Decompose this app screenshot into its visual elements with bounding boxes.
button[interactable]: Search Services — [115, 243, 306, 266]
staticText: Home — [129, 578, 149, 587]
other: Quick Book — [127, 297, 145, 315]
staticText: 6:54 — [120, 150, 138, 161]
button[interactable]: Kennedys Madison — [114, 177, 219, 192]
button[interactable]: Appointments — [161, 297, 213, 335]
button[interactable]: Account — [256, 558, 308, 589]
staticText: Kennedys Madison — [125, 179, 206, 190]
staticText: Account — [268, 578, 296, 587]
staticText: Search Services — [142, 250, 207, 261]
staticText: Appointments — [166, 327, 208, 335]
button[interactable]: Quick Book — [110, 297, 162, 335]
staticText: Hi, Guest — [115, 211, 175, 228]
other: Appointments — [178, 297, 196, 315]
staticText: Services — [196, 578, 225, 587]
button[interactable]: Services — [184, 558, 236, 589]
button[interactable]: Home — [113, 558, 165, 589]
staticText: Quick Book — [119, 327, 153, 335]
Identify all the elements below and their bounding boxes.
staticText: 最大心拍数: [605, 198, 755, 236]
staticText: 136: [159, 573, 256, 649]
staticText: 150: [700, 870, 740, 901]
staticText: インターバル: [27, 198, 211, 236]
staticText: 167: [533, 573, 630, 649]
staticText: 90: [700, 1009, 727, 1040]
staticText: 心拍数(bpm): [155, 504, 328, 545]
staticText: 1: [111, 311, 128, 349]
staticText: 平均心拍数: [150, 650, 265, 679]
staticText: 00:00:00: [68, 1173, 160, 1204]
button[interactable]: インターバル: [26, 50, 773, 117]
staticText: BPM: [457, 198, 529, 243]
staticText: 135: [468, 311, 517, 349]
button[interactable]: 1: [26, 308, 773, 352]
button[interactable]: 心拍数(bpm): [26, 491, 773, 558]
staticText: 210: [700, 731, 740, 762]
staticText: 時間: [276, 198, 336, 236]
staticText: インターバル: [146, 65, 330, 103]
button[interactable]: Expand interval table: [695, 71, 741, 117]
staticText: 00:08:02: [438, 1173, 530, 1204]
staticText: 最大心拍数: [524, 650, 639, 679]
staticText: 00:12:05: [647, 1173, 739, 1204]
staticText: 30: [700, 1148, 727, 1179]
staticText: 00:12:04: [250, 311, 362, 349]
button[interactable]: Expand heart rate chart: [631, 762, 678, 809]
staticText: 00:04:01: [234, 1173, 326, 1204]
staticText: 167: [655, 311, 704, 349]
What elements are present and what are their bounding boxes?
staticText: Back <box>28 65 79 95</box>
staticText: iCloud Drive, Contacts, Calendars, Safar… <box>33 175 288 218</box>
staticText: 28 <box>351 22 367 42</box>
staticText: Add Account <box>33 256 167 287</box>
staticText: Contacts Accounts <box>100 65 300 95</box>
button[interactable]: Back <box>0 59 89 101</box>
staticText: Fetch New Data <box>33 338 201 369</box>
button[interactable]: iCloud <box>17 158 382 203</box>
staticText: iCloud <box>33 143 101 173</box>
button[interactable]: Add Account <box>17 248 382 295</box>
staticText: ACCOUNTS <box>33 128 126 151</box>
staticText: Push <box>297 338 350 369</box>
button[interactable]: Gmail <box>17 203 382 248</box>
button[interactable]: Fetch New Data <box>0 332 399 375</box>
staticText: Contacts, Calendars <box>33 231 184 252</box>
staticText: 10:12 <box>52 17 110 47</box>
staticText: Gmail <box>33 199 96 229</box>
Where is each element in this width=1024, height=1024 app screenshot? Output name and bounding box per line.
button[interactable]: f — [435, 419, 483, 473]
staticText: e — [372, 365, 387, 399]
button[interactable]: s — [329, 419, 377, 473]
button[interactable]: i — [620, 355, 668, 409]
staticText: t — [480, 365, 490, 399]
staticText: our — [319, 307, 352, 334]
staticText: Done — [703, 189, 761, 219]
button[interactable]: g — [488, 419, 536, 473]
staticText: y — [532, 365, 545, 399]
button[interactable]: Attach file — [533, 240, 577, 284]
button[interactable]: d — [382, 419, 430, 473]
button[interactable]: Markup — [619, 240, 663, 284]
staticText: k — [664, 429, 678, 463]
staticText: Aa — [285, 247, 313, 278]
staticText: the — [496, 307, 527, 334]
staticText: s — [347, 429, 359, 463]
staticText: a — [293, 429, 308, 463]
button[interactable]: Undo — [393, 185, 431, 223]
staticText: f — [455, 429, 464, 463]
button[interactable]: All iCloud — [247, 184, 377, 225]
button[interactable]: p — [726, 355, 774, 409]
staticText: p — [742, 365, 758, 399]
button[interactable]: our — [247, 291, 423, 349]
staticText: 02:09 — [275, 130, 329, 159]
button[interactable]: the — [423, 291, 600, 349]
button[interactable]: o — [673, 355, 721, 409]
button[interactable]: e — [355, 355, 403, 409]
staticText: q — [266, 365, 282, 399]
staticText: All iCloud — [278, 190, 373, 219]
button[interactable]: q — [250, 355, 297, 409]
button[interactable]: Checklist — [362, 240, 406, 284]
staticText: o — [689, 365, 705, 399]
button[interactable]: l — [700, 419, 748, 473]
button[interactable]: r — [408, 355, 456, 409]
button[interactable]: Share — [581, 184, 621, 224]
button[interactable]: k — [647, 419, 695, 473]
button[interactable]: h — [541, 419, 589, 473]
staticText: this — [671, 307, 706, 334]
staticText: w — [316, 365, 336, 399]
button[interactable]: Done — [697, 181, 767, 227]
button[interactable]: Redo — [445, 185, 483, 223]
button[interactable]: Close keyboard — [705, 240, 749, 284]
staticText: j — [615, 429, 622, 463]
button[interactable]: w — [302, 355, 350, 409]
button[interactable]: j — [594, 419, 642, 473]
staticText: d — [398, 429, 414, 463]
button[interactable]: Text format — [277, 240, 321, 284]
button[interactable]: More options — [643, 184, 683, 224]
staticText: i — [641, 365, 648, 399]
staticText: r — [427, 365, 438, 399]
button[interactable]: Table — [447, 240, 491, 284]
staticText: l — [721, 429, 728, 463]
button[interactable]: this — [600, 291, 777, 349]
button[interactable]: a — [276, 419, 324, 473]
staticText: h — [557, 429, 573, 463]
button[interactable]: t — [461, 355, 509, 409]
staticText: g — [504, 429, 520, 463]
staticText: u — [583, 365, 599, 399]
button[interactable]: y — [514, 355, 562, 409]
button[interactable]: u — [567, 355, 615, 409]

_WHAT YOU SHOULD DO_.
Repeat each entry exactly.

_ANSWER TO THIS TASK_.
Decompose this app screenshot into its visual elements with bounding boxes.
button[interactable]: Search Services — [115, 243, 306, 266]
staticText: Home — [129, 578, 149, 587]
other: Quick Book — [127, 297, 145, 315]
staticText: 6:54 — [120, 150, 138, 161]
button[interactable]: Kennedys Madison — [114, 177, 219, 192]
button[interactable]: Appointments — [161, 297, 213, 335]
button[interactable]: Account — [256, 558, 308, 589]
staticText: Kennedys Madison — [125, 179, 206, 190]
staticText: Account — [268, 578, 296, 587]
staticText: Search Services — [142, 250, 207, 261]
staticText: Appointments — [166, 327, 208, 335]
button[interactable]: Quick Book — [110, 297, 162, 335]
staticText: Hi, Guest — [115, 211, 175, 228]
other: Appointments — [178, 297, 196, 315]
staticText: Services — [196, 578, 225, 587]
button[interactable]: Services — [184, 558, 236, 589]
button[interactable]: Home — [113, 558, 165, 589]
staticText: Quick Book — [119, 327, 153, 335]
Identify all the elements below and their bounding boxes.
staticText: 最大心拍数: [605, 198, 755, 236]
staticText: 136: [159, 573, 256, 649]
staticText: 150: [700, 870, 740, 901]
staticText: インターバル: [27, 198, 211, 236]
staticText: 167: [533, 573, 630, 649]
staticText: 90: [700, 1009, 727, 1040]
staticText: 心拍数(bpm): [155, 504, 328, 545]
staticText: 1: [111, 311, 128, 349]
staticText: 平均心拍数: [150, 650, 265, 679]
staticText: 00:00:00: [68, 1173, 160, 1204]
button[interactable]: インターバル: [26, 50, 773, 117]
staticText: BPM: [457, 198, 529, 243]
staticText: 135: [468, 311, 517, 349]
button[interactable]: 1: [26, 308, 773, 352]
button[interactable]: 心拍数(bpm): [26, 491, 773, 558]
staticText: 210: [700, 731, 740, 762]
staticText: 時間: [276, 198, 336, 236]
staticText: インターバル: [146, 65, 330, 103]
button[interactable]: Expand interval table: [695, 71, 741, 117]
staticText: 00:08:02: [438, 1173, 530, 1204]
staticText: 最大心拍数: [524, 650, 639, 679]
staticText: 00:12:05: [647, 1173, 739, 1204]
staticText: 30: [700, 1148, 727, 1179]
staticText: 00:12:04: [250, 311, 362, 349]
button[interactable]: Expand heart rate chart: [631, 762, 678, 809]
staticText: 00:04:01: [234, 1173, 326, 1204]
staticText: 167: [655, 311, 704, 349]
What elements are present and what are their bounding boxes?
staticText: Back <box>28 65 79 95</box>
staticText: iCloud Drive, Contacts, Calendars, Safar… <box>33 175 288 218</box>
staticText: 28 <box>351 22 367 42</box>
staticText: Add Account <box>33 256 167 287</box>
staticText: Contacts Accounts <box>100 65 300 95</box>
button[interactable]: Back <box>0 59 89 101</box>
staticText: Fetch New Data <box>33 338 201 369</box>
button[interactable]: iCloud <box>17 158 382 203</box>
staticText: iCloud <box>33 143 101 173</box>
button[interactable]: Add Account <box>17 248 382 295</box>
staticText: ACCOUNTS <box>33 128 126 151</box>
staticText: Push <box>297 338 350 369</box>
button[interactable]: Gmail <box>17 203 382 248</box>
button[interactable]: Fetch New Data <box>0 332 399 375</box>
staticText: Contacts, Calendars <box>33 231 184 252</box>
staticText: 10:12 <box>52 17 110 47</box>
staticText: Gmail <box>33 199 96 229</box>
Where is each element in this width=1024, height=1024 app screenshot? Output name and bounding box per line.
button[interactable]: f — [435, 419, 483, 473]
staticText: e — [372, 365, 387, 399]
button[interactable]: s — [329, 419, 377, 473]
button[interactable]: i — [620, 355, 668, 409]
staticText: t — [480, 365, 490, 399]
staticText: our — [319, 307, 352, 334]
staticText: Done — [703, 189, 761, 219]
button[interactable]: g — [488, 419, 536, 473]
staticText: y — [532, 365, 545, 399]
button[interactable]: Attach file — [533, 240, 577, 284]
button[interactable]: d — [382, 419, 430, 473]
button[interactable]: Markup — [619, 240, 663, 284]
staticText: k — [664, 429, 678, 463]
staticText: Aa — [285, 247, 313, 278]
staticText: the — [496, 307, 527, 334]
staticText: s — [347, 429, 359, 463]
staticText: a — [293, 429, 308, 463]
button[interactable]: Undo — [393, 185, 431, 223]
staticText: f — [455, 429, 464, 463]
button[interactable]: All iCloud — [247, 184, 377, 225]
button[interactable]: p — [726, 355, 774, 409]
staticText: p — [742, 365, 758, 399]
button[interactable]: our — [247, 291, 423, 349]
staticText: 02:09 — [275, 130, 329, 159]
button[interactable]: the — [423, 291, 600, 349]
button[interactable]: o — [673, 355, 721, 409]
button[interactable]: e — [355, 355, 403, 409]
staticText: q — [266, 365, 282, 399]
staticText: All iCloud — [278, 190, 373, 219]
button[interactable]: q — [250, 355, 297, 409]
button[interactable]: Checklist — [362, 240, 406, 284]
staticText: o — [689, 365, 705, 399]
button[interactable]: l — [700, 419, 748, 473]
button[interactable]: r — [408, 355, 456, 409]
button[interactable]: Share — [581, 184, 621, 224]
button[interactable]: k — [647, 419, 695, 473]
button[interactable]: h — [541, 419, 589, 473]
staticText: this — [671, 307, 706, 334]
staticText: w — [316, 365, 336, 399]
button[interactable]: Done — [697, 181, 767, 227]
button[interactable]: Redo — [445, 185, 483, 223]
button[interactable]: Close keyboard — [705, 240, 749, 284]
staticText: j — [615, 429, 622, 463]
button[interactable]: w — [302, 355, 350, 409]
button[interactable]: j — [594, 419, 642, 473]
staticText: d — [398, 429, 414, 463]
button[interactable]: Text format — [277, 240, 321, 284]
button[interactable]: More options — [643, 184, 683, 224]
staticText: i — [641, 365, 648, 399]
staticText: r — [427, 365, 438, 399]
button[interactable]: Table — [447, 240, 491, 284]
staticText: l — [721, 429, 728, 463]
button[interactable]: this — [600, 291, 777, 349]
button[interactable]: a — [276, 419, 324, 473]
staticText: h — [557, 429, 573, 463]
button[interactable]: t — [461, 355, 509, 409]
staticText: g — [504, 429, 520, 463]
staticText: u — [583, 365, 599, 399]
button[interactable]: y — [514, 355, 562, 409]
button[interactable]: u — [567, 355, 615, 409]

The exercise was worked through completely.